A bioinformatic analysis of the Duchenne muscular dystrophy gene and associated gene variants across human cancers

The Duchenne muscular dystrophy (DMD) gene and its major translated protein product Dystrophin (Dp427m) have for decades been associated with musculoskeletal function, with specific mutations giving rise to dysfunction in Duchenne and Becker muscular dystrophies. Alterations in the expression of the DMD gene have recently been associated with the development, progression, and survival outcomes of several tumours.

A bioinformatic workflow employing an outcome-based cutpoint selection method was developed. It was implemented to provide a comprehensive approach to examine the association of DMD mRNA expression and survival outcomes across 33 different tumour types and used bulk RNAseq data of primary tumours from the cancer genome atlas project.

Nine of the 33 tumours had significant survival outcomes using Kaplan Meier log-rank statistics and were the focus of further downstream analysis. High DMD expression was significantly associated with poor survival in low grade glioma, thymoma, rectal and kidney cancer. Conversely, low expression of DMD was associated with poor survival in uveal melanoma, pancreatic, lung adenocarcinoma, acute myeloid leukemia, and breast carcinoma.

Univariate Cox proportional hazard modelling was used to calculate DMD hazard ratios. In combination with hazard ratios from other dystrophin associated glycoprotein complex genes, hierarchical clustering was used to identify clusters that may potentially be used as candidate biomarkers for different cancer types and help identify potentially common underlying causal factors in these tumours.

The expression of the individual DMD gene products was examined and were also significantly associated with overall survival, with specific patterns of expression likely to have differential biological effects relevant to the pathogenesis of each tumour. The smallest gene product,

Dp40 was expressed across all tumours and most tumours expressed at least one Dp71 isoform. Full length Dp427m was expressed in breast cancer, low grade glioma, lung adenocarcinoma, pancreatic adenocarcinoma, rectal cancer, and uveal melanoma. Low grade glioma had the broadest expression of different DMD gene products and acute myeloid leukemia was restricted to just Dp40 expression.

To explore differences between tumours expressing high or low amounts of total DMD RNA, differential gene expression and preliminary pathway analysis identified dysregulated genes with gene ontology biological terms that related to motility and adhesion which is concordant with dystrophin’s known role as a structural/scaffold protein that facilitates cellular interaction of the actin cytoskeleton with the extracellular matrix.
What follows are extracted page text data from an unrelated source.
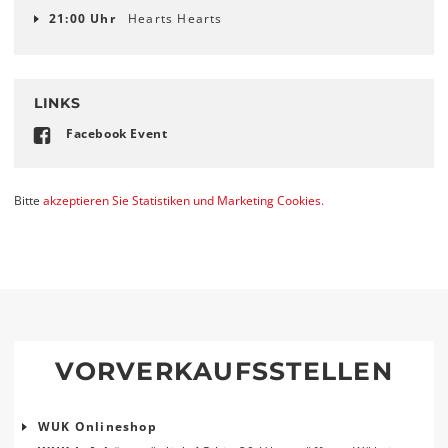
21:00 Uhr
Hearts Hearts
LINKS
Facebook Event
Bitte
akzeptieren Sie Statistiken und Marketing Cookies.
VORVERKAUFSSTELLEN
WUK Onlineshop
However, in some cancers novel terms relating to ion homeostasis (pancreatic and rectal) and chemical/sensory perception (lung) were identified, and the biological significance of this is currently unclear.

Future work will require confirmation of dystrophin protein expression in these tumours with follow-up functional experiments to demonstrate that dysregulated dystrophin is a contributor to individual hallmarks of cancer. DMD gene or protein product expression may have potential utility as an independent prognostic marker which can further stratify patients to identify those with risk of poor survival. This knowledge may ultimately improve risk stratification, patient management and aid our understating of the role dystrophin in these cancers.